Wednesday, May 20, 2026

[Incident Report #034][DNS] Inter‑subnet Communication Failure

What Happened?
On May 15th, our upstream data center completed a router upgrade. As an
unintended side effect, the FurrIX subnets located within the data center
were no longer able to reach one another. Because this issue was isolated to
internal data‑center paths, no external member traffic or internet‑facing name server
traffic were affected.

The issue went undetected until May 19th because our monitoring system and
our email system reside on opposite subnets. With inter‑subnet communication
broken, monitoring alerts could not reach us.
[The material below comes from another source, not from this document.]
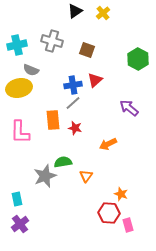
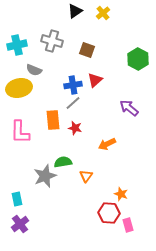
gray semicircle: moved 3 px right
orange arrow: moved 1 px left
We were seeing the following issues:

  • Internal service reachability — Some internal services were unreachable from
    member connections.
  • NS2 isolation — Members could not reach NS2.
  • Stale zones on NS2 — NS2 could not reach NS1; as a result, its zones
    went stale on May 17th.
  • NMS visibility loss — The Network Management System could not reach devices
    on PHY One for accounting and monitoring.
  • Backup failures — PHY One could not reach the PBS instance on PHY Two,
    preventing nightly backups.

What did we do to fix this?
We provided the data center with test results and trace data confirming the inter‑subnet
routing failure. They corrected the configuration on their side, restoring full communication
between PHY One and PHY Two. All internal services, monitoring and backup operations
have returned to normal.